I’ve been troubled by the vitriol coming from friends I know to be serious students of Jesus. Friends who call him Lord, brother and teacher and who strive to follow his example. The last two presidents, for instance, have elicited toxic responses from many of my Christian friends. Of course, the anger and, dare I say it, hatred for each president comes from different corners of my Christian network. And each view the toxic critique of the other as unchristian-like and their own toxic words as fully justified.

Jesus said that it’s not what goes into a person’s mouth that defiles them but what comes out of their mouth, or in our case, our fingertips (Matt 15). The vitriol that comes out in our words is a reflection of the bitter stew we’ve been cultivating inside our hearts. And the writer of Hebrews tells us to, “make every effort to live in peace with everyone and  …  see to it that no bitter root grows up to cause trouble and defile many (Heb. 12:14-15).

To be sure, we need to speak truth to power and call attention to injurious policies and attitudes that issue from our leaders and our friends. John the Baptist railed against Herod in Luke 3, not only for marrying his brother’s wife, an issue of personal piety, but because of “all the other evil things he had done,” likely referring to Herod’s exploitative practices and social injustices. And Jesus did not hold back in calling out the false piety of faith leaders on numerous occasions.

But there are some things that differentiated how John the Baptist and Jesus confronted leaders that we would do well to consider. For instance, Jesus considered himself mostly an insider to the Pharisees since he likely studied under the them before becoming a Rabbi. And he was desperately hungry for their maturity, growth and healing. Jesus hung out with Pharisees. Ate with them. Met with them privately. They were part of his inner circle.

We ought to insure that any critique we give to a group of people means 1) we count some of them as personal friends and would say (or have said) the same thing in the same way when they are in front of us, and 2) that our motivation comes more out of a desire for their maturity and less out of irritation. Even if only 51% to 49%, which is a pretty low bar, we’ve got to long for the growth and healing of people we address in our posts more than we long for our “superior opinion” to be aired.

Also consider the fact that John the Baptist lived a radically self-sacrificial lifestyle. He called out Herod from a place of personal piety and social justice. He was no troll. We’re told Herod considered John righteous and liked to listen to him (Mark 5:20). I’m not sure how many of those we lambast in our posts could say that about us.
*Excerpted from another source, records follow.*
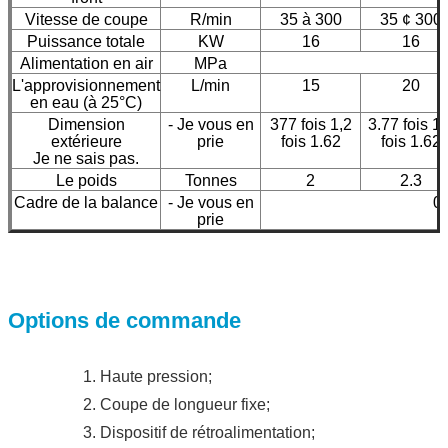
Vitesse de coupe
R/min
35 à 300
35 ¢ 300
Puissance totale
KW
16
16
Alimentation en air
MPa
L'approvisionnement
L/min
15
20
en eau (à 25°C)
Dimension
- Je vous en
377 fois 1,2
3.77 fois 1,
extérieure
prie
fois 1.62
fois 1.62
Je ne sais pas.
Le poids
Tonnes
2
2.3
Cadre de la balance
- Je vous en
0.
prie
Options de commande
1. Haute pression;
2. Coupe de longueur fixe;
3. Dispositif de rétroalimentation;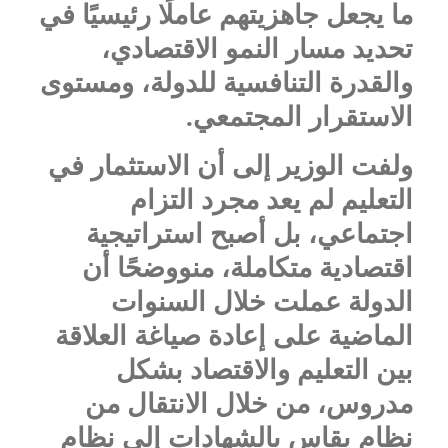
ما يجعل جاهزيتهم عاملًا رئيسيًا في
تحديد مسار النمو الاقتصادي،
والقدرة التنافسية للدولة، ومستوى
الاستقرار المجتمعي.
ولفت الوزير إلى أن الاستثمار في
التعليم لم يعد مجرد التزام
اجتماعي، بل أصبح استراتيجية
اقتصادية متكاملة، منووضحًا أن
الدولة عملت خلال السنوات
الماضية على إعادة صياغة العلاقة
بين التعليم والاقتصاد بشكل
مدروس، من خلال الانتقال من
نظام يقاس بالشهادات إلى نظام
Of course, many of us need to take less offense at the stuff being posted and give each person the benefit of seeing the world from a different vantage point. We’ve all been injured differently, and see harm coming from different places.

How about we follow a few simple rules the next time we post a strongly worded critique:

  1. Before posting, have in mind a friend who holds the position you’re about to decry.
  2. Think about how you would word this to them in person.
  3. Ratchet up your hunger for their maturity and ratchet down your irritation at their position.
  4. Examine any bitter root growing inside you. What is God’s invitation to your own healing?
  5. Don’t impute motive.

Our posts say more about our wounds than the wounds of those we’re criticizing. And they are public statements, shouted from the virtual rooftops without the benefit of hearing our tone or seeing the compassion in our eyes.

So, let’s reserve our harshest critique for when we are face-to-face with friends we disagree with, where they are more likely to perceive our desire for their growth and we’re able to invite response. And let’s use our social media posts to ask honest questions from people who see things differently, or alert others to the ways we or our friends are being injured by policies or attitudes, assuming the people we are posting to haven’t had the benefit of our experiences.

If we can do these things, then I might be less likely to take offense at your offense.